Retirement doesn’t suit former Gov. Paul LePage. Though he’s twice moved to Florida since leaving the Blaine House in 2018, he just won’t stay there.

In 2022, he came back to Maine to challenge the reelection bid of his successor, Gov. Janet Mills. It didn’t go well. Mills clobbered him, securing 55% of the vote in a three-way contest while LePage got 42%. In the aftermath, LePage headed south again to his Ormond Beach retirement place.

But on Sunday, he filed paperwork indicating his intention to run for, of all things, Congress. LePage is taking aim at U.S. Rep. Jared Golden, the Lewiston Democrat who has held sway in the sprawling 2nd District since he knocked incumbent Republican Bruce Poliquin out of office in 2018.

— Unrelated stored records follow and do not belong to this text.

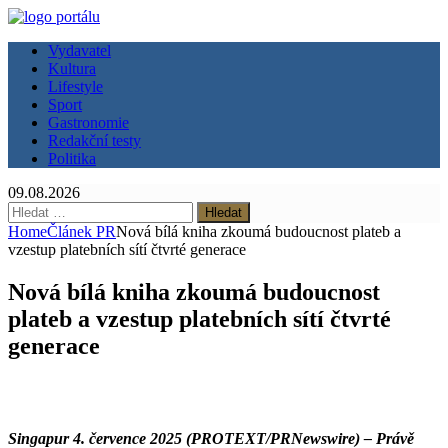
Vydavatel
Kultura
Lifestyle
Sport
Gastronomie
Redakční testy
Politika
09.08.2026
Vyhledávání
Home
Článek PR
Nová bílá kniha zkoumá budoucnost plateb a
vzestup platebních sítí čtvrté generace
Nová bílá kniha zkoumá budoucnost
plateb a vzestup platebních sítí čtvrté
generace
Singapur 4. července 2025 (PROTEXT/PRNewswire) – Právě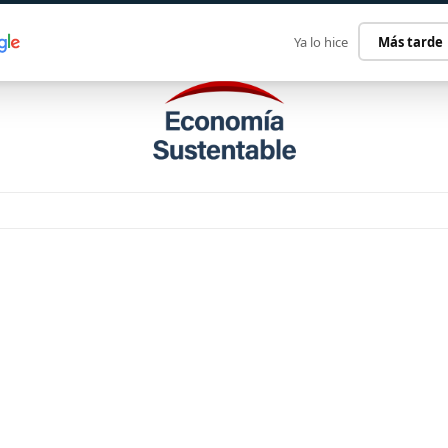
ECONOMÍA SUSTENTABLE
INTERNACIONAL
CONTACT
Ya lo hice
Más tarde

To put it mildly, LePage is not the sort of guy who thrives on Capitol Hill, something he once understood. When he knocked down rumors that he might run in the 2018 U.S. Senate race, LePage insisted, “A man has to know his limitations. And I’m a doer. The Senate does nothing.” If he thinks the Senate does nothing, he ought to examine the House, where it’s considered a major accomplishment merely to elect its own leader.

The LePage of days past said that being in Congress would entail too many boring committee meetings, which is probably true. Then he said something that showed a keen awareness of his strengths and weaknesses. LePage admitted that he “wouldn’t make a very good legislator.” That was almost a decade ago.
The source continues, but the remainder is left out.